Dataset records
'''
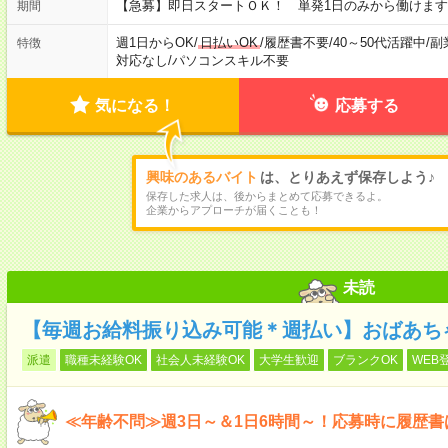
【急募】即日スタートＯＫ！ 単発1日のみから働けます
期間
週1日からOK
/
日払いOK
/
履歴書不要
/
40～50代活躍中
/
副
特徴
対応なし
/
パソコンスキル不要
気になる！
応募する
興味のあるバイト
は、とりあえず保存しよう♪
保存した求人は、後からまとめて応募できるよ。
企業からアプローチが届くことも！
未読
【毎週お給料振り込み可能＊週払い】おばあち
派遣
職種未経験OK
社会人未経験OK
大学生歓迎
ブランクOK
WEB
≪年齢不問≫週3日～＆1日6時間～！応募時に履歴書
'''
Try it
Give back every record precisely as it stands, without the images.

Finished task
【急募】即日スタートＯＫ！ 単発1日のみから働けます
期間
週1日からOK
/
日払いOK
/
履歴書不要
/
40～50代活躍中
/
副
特徴
対応なし
/
パソコンスキル不要
気になる！
応募する
興味のあるバイト
は、とりあえず保存しよう♪
保存した求人は、後からまとめて応募できるよ。
企業からアプローチが届くことも！
未読
【毎週お給料振り込み可能＊週払い】おばあち
派遣
職種未経験OK
社会人未経験OK
大学生歓迎
ブランクOK
WEB
≪年齢不問≫週3日～＆1日6時間～！応募時に履歴書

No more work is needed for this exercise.